Exercise material →

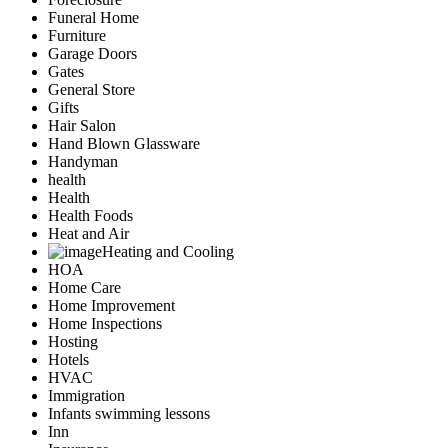
Funeral Home
Furniture
Garage Doors
Gates
General Store
Gifts
Hair Salon
Hand Blown Glassware
Handyman
health
Health
Health Foods
Heat and Air
Heating and Cooling
HOA
Home Care
Home Improvement
Home Inspections
Hosting
Hotels
HVAC
Immigration
Infants swimming lessons
Inn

Prompt →
Going through the entries above, show each line that contains "Home".

Written answer →
Funeral Home
Home Care
Home Improvement
Home Inspections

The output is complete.